Alzheimer hastalığının (AD) kesin teşhisi bir zamanlar ancak biri öldükten sonra mümkündü, ancak son zamanlardaki biyobelirteç çalışmaları, hala yaşayanlar için görüntüleme ve omurilik sıvısı testlerinin geliştirilmesine yol açtı. Bununla birlikte, testler yalnızca ciddi hastalığı izleyebilir ve ileri AD'yi ilgili bozukluklardan ayırt edebilir.
AD biyobelirteçlerini ararken, bazı araştırmacılar tau adı verilen bir proteindeki ince değişikliklerin çalışmasına yöneldiler. Bu değişiklikler veya post-translasyonel modifikasyonlar, tau proteininin topaklanma olasılığını artırabilir, bu da nöron kaybına ve hafızanın bozulmasına yol açar. Bu tür iki modifikasyon, tau'nun spesifik amino asitlerde fosforilasyonunu içerir ve p-tau181 ve p-tau217 olarak adlandırılan versiyonlarla sonuçlanır. Bu biyobelirteçlerin, AD dokularını diğer nörodejeneratif hastalıkları olan kişilerinkinden etkili bir şekilde ayırt ettiği gösterilmiştir. Bin Xu, Jerry Wang, Ling Wu ve meslektaşları, doktorların alet çantasında birçok biyobelirteç bulunması yararlı olduğu için, etkili AD teşhisi olabilecek veya AD'yi erken aşamalarında yakalayabilecek ek p-tau biyobelirteçleri aradılar.
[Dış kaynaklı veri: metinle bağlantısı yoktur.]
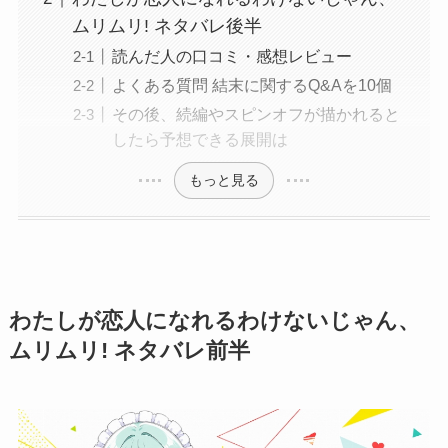
ムリムリ! ネタバレ後半
読んだ人の口コミ・感想レビュー
よくある質問 結末に関するQ&Aを10個
その後、続編やスピンオフが描かれると
したら予想できる展開は
もっと見る
わたしが恋人になれるわけないじゃん、
ムリムリ! ネタバレ前半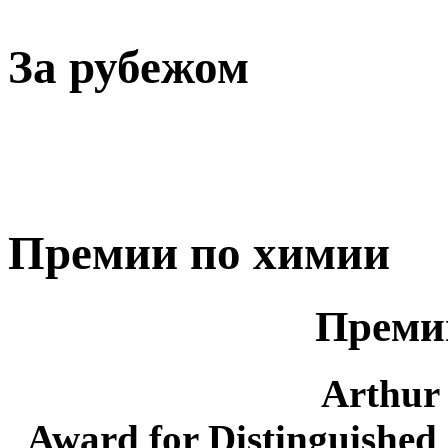
За рубежом
Премии по химии
Преми
Arthur
Award for Distinguished 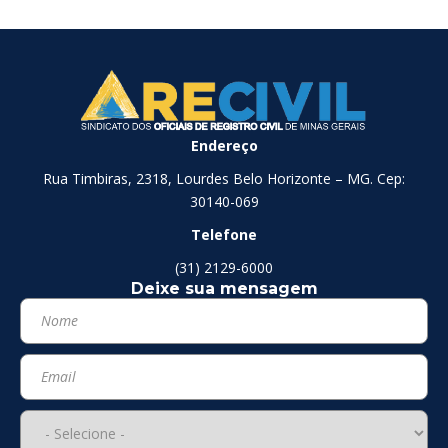
Endereço
Rua Timbiras, 2318, Lourdes Belo Horizonte – MG. Cep:
30140-069
Telefone
(31) 2129-6000
Deixe sua mensagem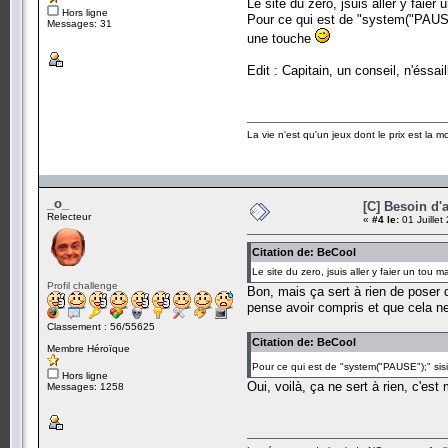
Le site du zero, jsuis aller y faie
Hors ligne
Pour ce qui est de "system("PAUSE"
Messages: 31
une touche
Edit : Capitain, un conseil, n'éssa
La vie n'est qu'un jeux dont le prix est la mo
_o_
[C] Besoin d'a
Relecteur
«
#4 le:
01 Juillet
Citation de: BeCool
Le site du zero, jsuis aller y faier un to
Profil challenge
Bon, mais ça sert à rien de poser d
pense avoir compris et que cela ne 
Classement : 56/55625
Citation de: BeCool
Membre Héroïque
Pour ce qui est de "system("PAUSE");" sisi
Hors ligne
Oui, voilà, ça ne sert à rien, c'e
Messages: 1258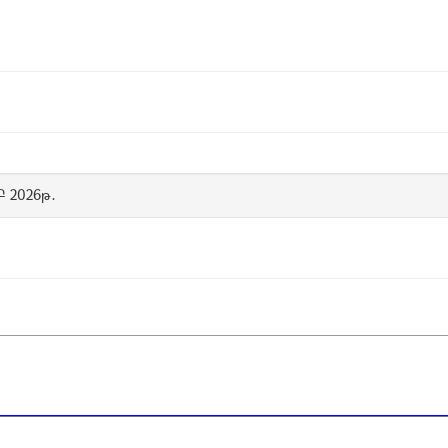
Բ 2026թ․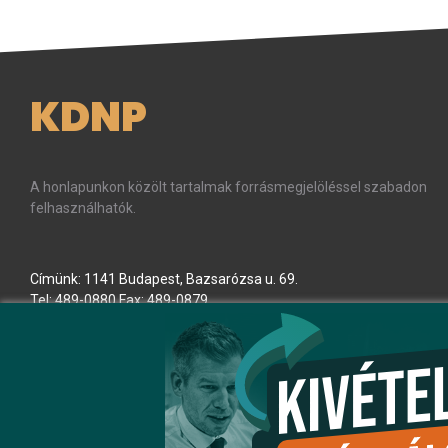
KDNP
A honlapunkon közölt tartalmak forrásmegjelöléssel szabadon
felhasználhatók.
Címünk: 1141 Budapest, Bazsarózsa u. 69.
Tel: 489-0880 Fax: 489-0879
E-mail:
kdnp
[kukac]
kdnp
.
hu
(kdnp[at]kdnp[dot]hu)
Minden jog fenntartva! © KDNP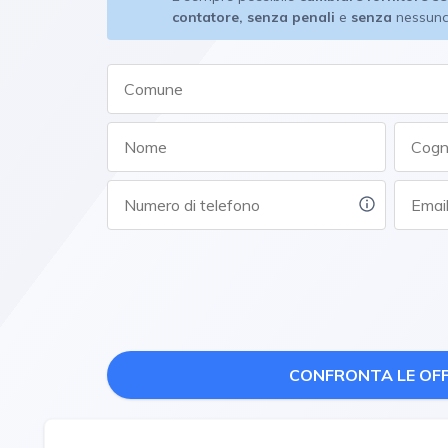
contatore, senza penali
e
senza
nessun
CONFRONTA LE OF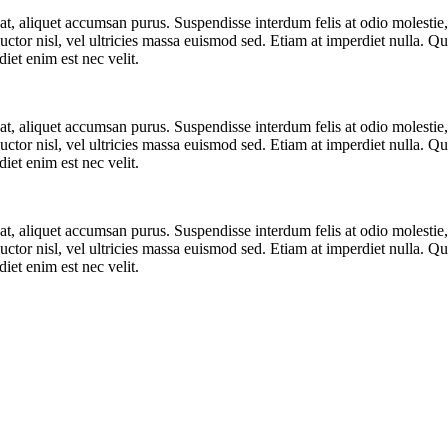
t at, aliquet accumsan purus. Suspendisse interdum felis at odio molesti
uctor nisl, vel ultricies massa euismod sed. Etiam at imperdiet nulla. Q
diet enim est nec velit.
t at, aliquet accumsan purus. Suspendisse interdum felis at odio molesti
uctor nisl, vel ultricies massa euismod sed. Etiam at imperdiet nulla. Q
diet enim est nec velit.
t at, aliquet accumsan purus. Suspendisse interdum felis at odio molesti
uctor nisl, vel ultricies massa euismod sed. Etiam at imperdiet nulla. Q
diet enim est nec velit.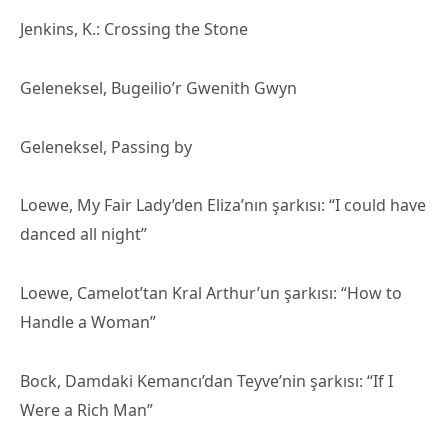
Jenkins, K.: Crossing the Stone
Geleneksel, Bugeilio’r Gwenith Gwyn
Geleneksel, Passing by
Loewe, My Fair Lady’den Eliza’nın şarkısı: “I could have
danced all night”
Loewe, Camelot’tan Kral Arthur’un şarkısı: “How to
Handle a Woman”
Bock, Damdaki Kemancı’dan Teyve’nin şarkısı: “If I
Were a Rich Man”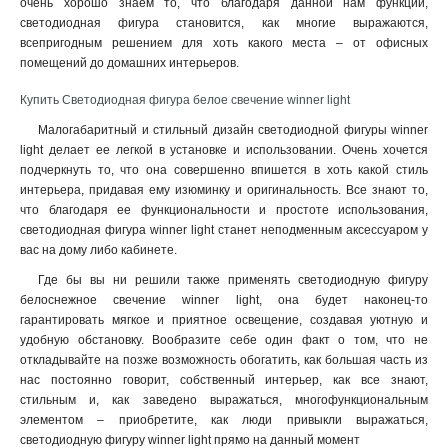
очень хорошо знаем то, что благодаря данной нам функции,
светодиодная фигура становится, как многие выражаются,
всепригодным решением для хоть какого места – от офисных
помещений до домашних интерьеров.
Купить Светодиодная фигура белое свечение winner light
Малогабаритный и стильный дизайн светодиодной фигуры winner
light делает ее легкой в установке и использовании. Очень хочется
подчеркнуть то, что она совершенно впишется в хоть какой стиль
интерьера, придавая ему изюминку и оригинальность. Все знают то,
что благодаря ее функциональности и простоте использования,
светодиодная фигура winner light станет неподменным аксессуаром у
вас на дому либо кабинете.
Где бы вы ни решили также применять светодиодную фигуру
белоснежное свечение winner light, она будет наконец-то
гарантировать мягкое и приятное освещение, создавая уютную и
удобную обстановку. Вообразите себе один факт о том, что не
откладывайте на позже возможность обогатить, как большая часть из
нас постоянно говорит, собственный интерьер, как все знают,
стильным и, как заведено выражаться, многофункциональным
элементом – приобретите, как люди привыкли выражаться,
светодиодную фигуру winner light прямо на данный момент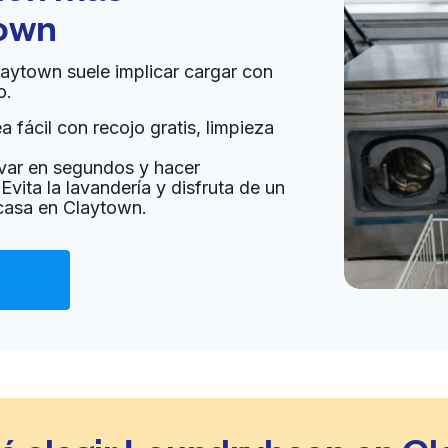
own
Claytown suele implicar cargar con
o.
 fácil con recojo gratis, limpieza
var en segundos y hacer
Evita la lavandería y disfruta de un
 casa en Claytown.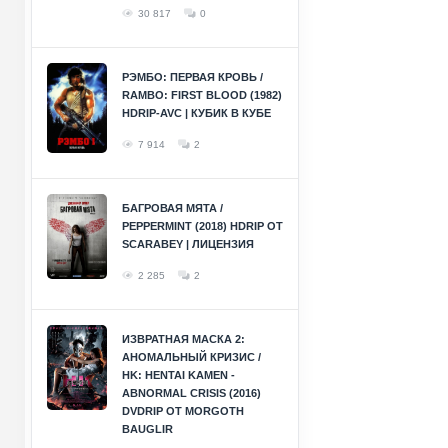
30 817
0
РЭМБО: ПЕРВАЯ КРОВЬ /
RAMBO: FIRST BLOOD (1982)
HDRIP-AVC | КУБИК В КУБЕ
7 914
2
БАГРОВАЯ МЯТА /
PEPPERMINT (2018) HDRIP ОТ
SCARABEY | ЛИЦЕНЗИЯ
2 285
2
ИЗВРАТНАЯ МАСКА 2:
АНОМАЛЬНЫЙ КРИЗИС /
HK: HENTAI KAMEN -
ABNORMAL CRISIS (2016)
DVDRIP ОТ MORGOTH
BAUGLIR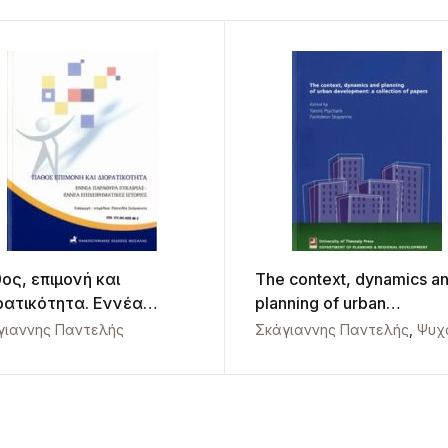
ος, επιμονή και
The context, dynamics a
ρατικότητα. Εννέα
planning of urban
άθυρα ευκαιρίας και
development: a collection
γιαννης Παντελής
Σκάγιαννης Παντελής
,
Ψυχάρης Ι
έα επιχειρηματικές
papers
ορίες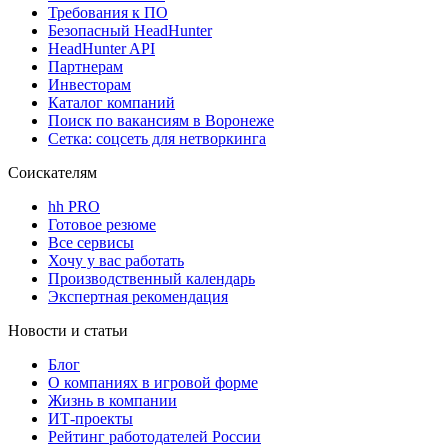
Требования к ПО
Безопасный HeadHunter
HeadHunter API
Партнерам
Инвесторам
Каталог компаний
Поиск по вакансиям в Воронеже
Сетка: соцсеть для нетворкинга
Соискателям
hh PRO
Готовое резюме
Все сервисы
Хочу у вас работать
Производственный календарь
Экспертная рекомендация
Новости и статьи
Блог
О компаниях в игровой форме
Жизнь в компании
ИТ-проекты
Рейтинг работодателей России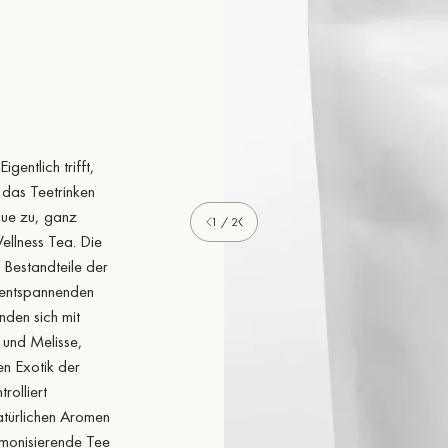
gentlich trifft,
 das Teetrinken
que zu, ganz
1 / 2
llness Tea. Die
 Bestandteile der
 entspannenden
nden sich mit
 und Melisse,
n Exotik der
rolliert
natürlichen Aromen
rmonisierende Tee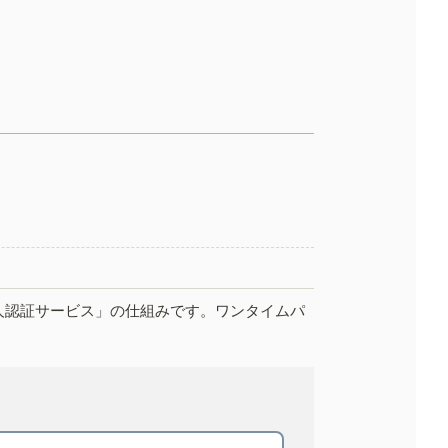
人認証サービス」の仕組みです。ワンタイムパ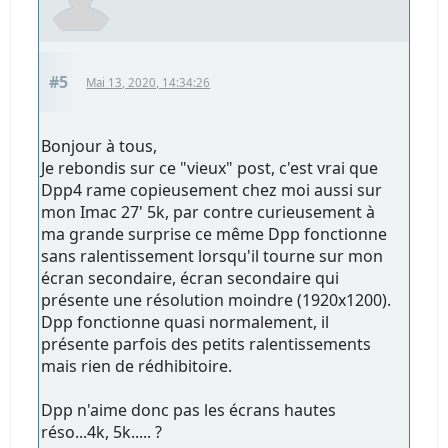
#5
Mai 13, 2020, 14:34:26
Bonjour à tous,
Je rebondis sur ce "vieux" post, c'est vrai que
Dpp4 rame copieusement chez moi aussi sur
mon Imac 27' 5k, par contre curieusement à
ma grande surprise ce même Dpp fonctionne
sans ralentissement lorsqu'il tourne sur mon
écran secondaire, écran secondaire qui
présente une résolution moindre (1920x1200).
Dpp fonctionne quasi normalement, il
présente parfois des petits ralentissements
mais rien de rédhibitoire.
Dpp n'aime donc pas les écrans hautes
réso...4k, 5k..... ?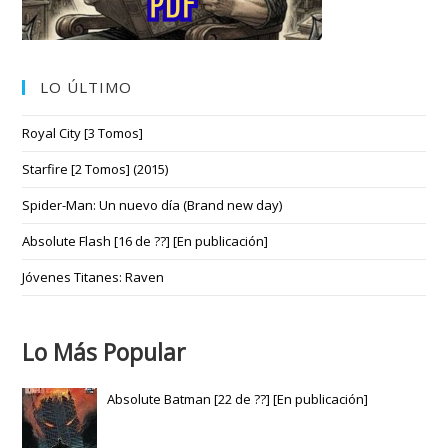
LO ÚLTIMO
Royal City [3 Tomos]
Starfire [2 Tomos] (2015)
Spider-Man: Un nuevo día (Brand new day)
Absolute Flash [16 de ??] [En publicación]
Jóvenes Titanes: Raven
Lo Más Popular
Absolute Batman [22 de ??] [En publicación]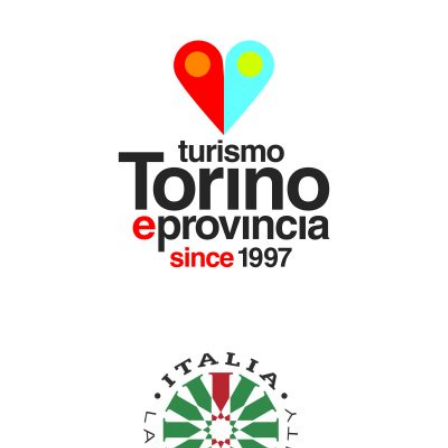
CON IL PATROCINIO DI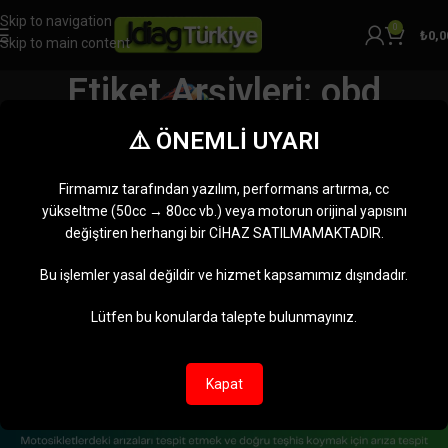
Skip to navigation
0
₺
0,0
Skip to main content
Etiket Arşivleri: obd
bağlantı kablosu satın al
⚠️ ÖNEMLİ UYARI
Home
"obd bağlantı kablosu satın al" olarak etiketlenmiş yazılar
Firmamız tarafından yazılım, performans artırma, cc
03
yükseltme (50cc → 80cc vb.) veya motorun orijinal yapısını
TEM
değiştiren herhangi bir CİHAZ SATILMAMAKTADIR.
Bu işlemler yasal değildir ve hizmet kapsamımız dışındadır.
Lütfen bu konularda talepte bulunmayınız.
Kapat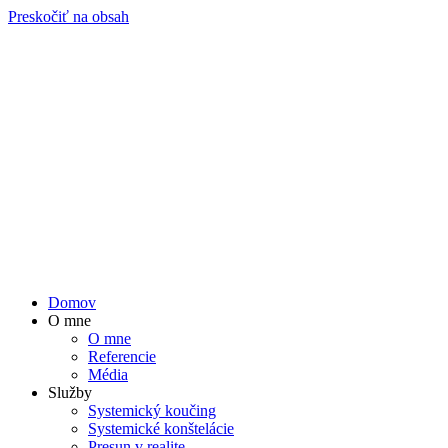
Preskočiť na obsah
Domov
O mne
O mne
Referencie
Média
Služby
Systemický koučing
Systemické konštelácie
Presun v realite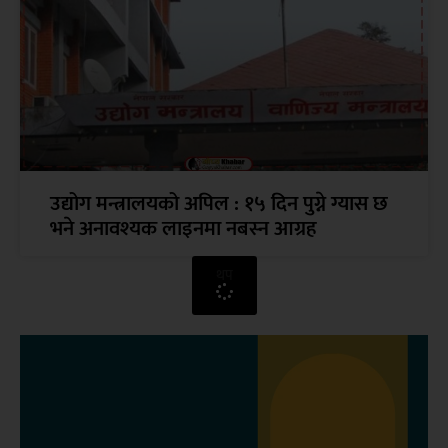
उद्योग मन्त्रालयको अपिल : १५ दिन पुग्ने ग्यास छ
भने अनावश्यक लाइनमा नबस्न आग्रह
थप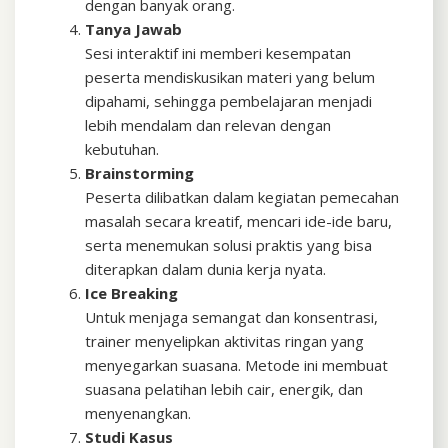
dengan banyak orang.
Tanya Jawab
Sesi interaktif ini memberi kesempatan
peserta mendiskusikan materi yang belum
dipahami, sehingga pembelajaran menjadi
lebih mendalam dan relevan dengan
kebutuhan.
Brainstorming
Peserta dilibatkan dalam kegiatan pemecahan
masalah secara kreatif, mencari ide-ide baru,
serta menemukan solusi praktis yang bisa
diterapkan dalam dunia kerja nyata.
Ice Breaking
Untuk menjaga semangat dan konsentrasi,
trainer menyelipkan aktivitas ringan yang
menyegarkan suasana. Metode ini membuat
suasana pelatihan lebih cair, energik, dan
menyenangkan.
Studi Kasus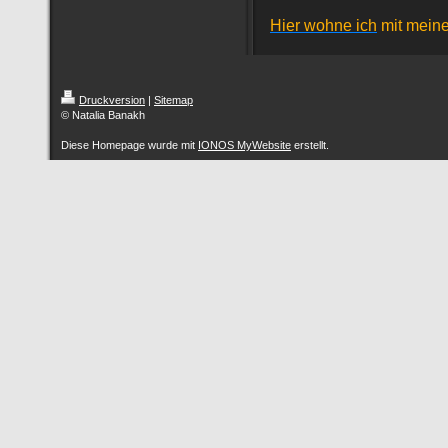
Hier wohne ich
mit mein
Druckversion
|
Sitemap
© Natalia Banakh
Diese Homepage wurde mit
IONOS MyWebsite
erstellt.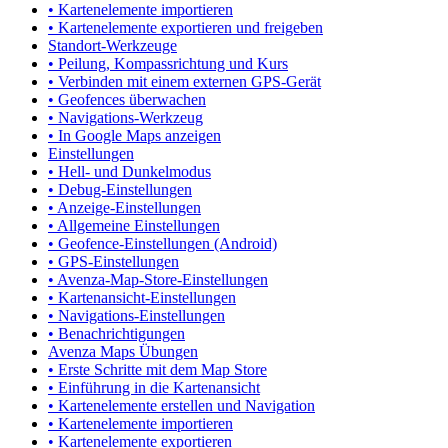
• Kartenelemente importieren
• Kartenelemente exportieren und freigeben
Standort-Werkzeuge
• Peilung, Kompassrichtung und Kurs
• Verbinden mit einem externen GPS-Gerät
• Geofences überwachen
• Navigations-Werkzeug
• In Google Maps anzeigen
Einstellungen
• Hell- und Dunkelmodus
• Debug-Einstellungen
• Anzeige-Einstellungen
• Allgemeine Einstellungen
• Geofence-Einstellungen (Android)
• GPS-Einstellungen
• Avenza-Map-Store-Einstellungen
• Kartenansicht-Einstellungen
• Navigations-Einstellungen
• Benachrichtigungen
Avenza Maps Übungen
• Erste Schritte mit dem Map Store
• Einführung in die Kartenansicht
• Kartenelemente erstellen und Navigation
• Kartenelemente importieren
• Kartenelemente exportieren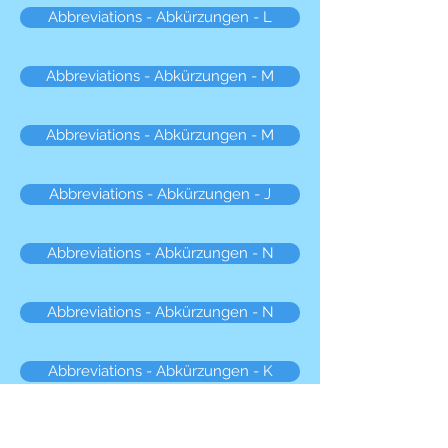
Abbreviations - Abkürzungen - L
Abbreviations - Abkürzungen - M
Abbreviations - Abkürzungen - M
Abbreviations - Abkürzungen - J
Abbreviations - Abkürzungen - N
Abbreviations - Abkürzungen - N
Abbreviations - Abkürzungen - K
Abbreviations - Abkürzungen - O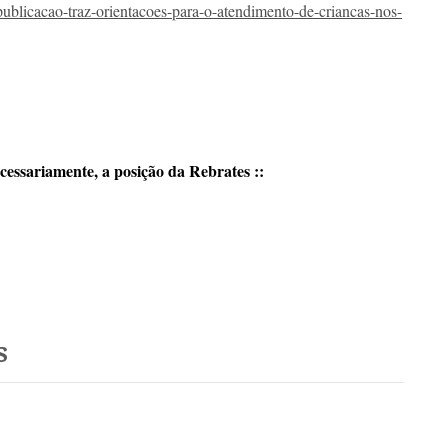
/publicacao-traz-orientacoes-para-o-atendimento-de-criancas-nos-
cessariamente, a posição da Rebrates ::
s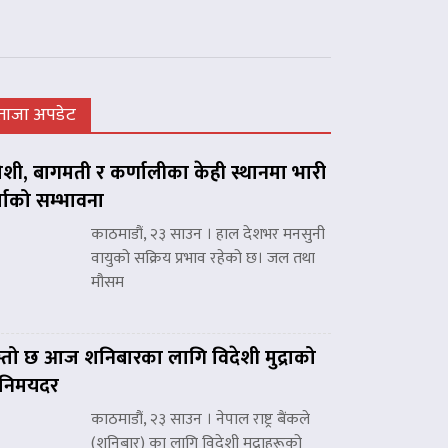
ताजा अपडेट
शी, बागमती र कर्णालीका केही स्थानमा भारी
्षाको सम्भावना
काठमाडौं, २३ साउन । हाल देशभर मनसुनी
वायुको सक्रिय प्रभाव रहेको छ। जल तथा
मौसम
्तो छ आज शनिबारका लागि विदेशी मुद्राको
िनिमयदर
काठमाडौं, २३ साउन । नेपाल राष्ट्र बैंकले
(शनिबार) का लागि विदेशी मुद्राहरूको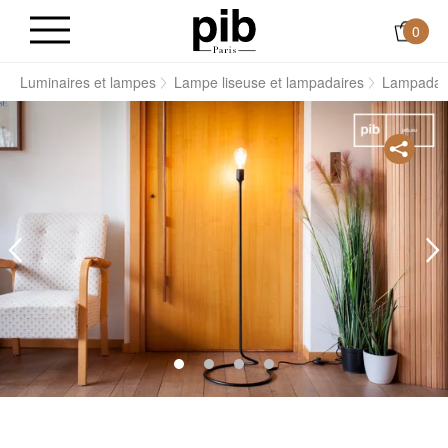
0
s
Luminaires et lampes
Lampe liseuse et lampadaires
Lampadaire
AH hastalarından ve AH olmayan deneklerden alınan ölüm sonrası beyin dokusunu kullanan araştırmacılar, seçici olarak tau agregasyonu ile ilişkili birkaç p-tau biyobelirteç tanımladılar. p-tau181 ve p-tau217 gibi, bu biyobelirteçlerin birçoğu AD dokularını sağlıklı kontrollerden ayırdı. Özellikle biri - p-tau198 - ayrıca AD'yi, tau'nun kümelendiği bilinen diğer iki nörodejeneratif hastalıktan ayırt etti. Diğer deneyler, p-tau198'in bu tahlillerde p-tau181 ve p-tau217 kadar etkili olduğunu gösterdi. Önemli olarak, hem p-tau 198 hem de p-tau217, HBB'li hastaların beyin dokusunu - AD'nin erken bir belirtisi - bozulma olmadan yaşlı deneklerden ayırt edebilir. Araştırmacılara göre, şu anda HBB'yi teşhis edebilecek köklü bir biyobelirteç mevcut değil. Böylece, p-tau198 ve p-tau217, klinisyenlerin erken müdahale etmesine yardımcı olabilir, önemli nörolojik hasar oluşmadan önce yeni tedaviler kullanılabilir hale geldikçe. Ek olarak, araştırmacılar bu yöntemin fosforilasyon dışında başka modifikasyonlara sahip tau biyobelirteçlerini bulmak için kullanılabileceğini söylüyorlar.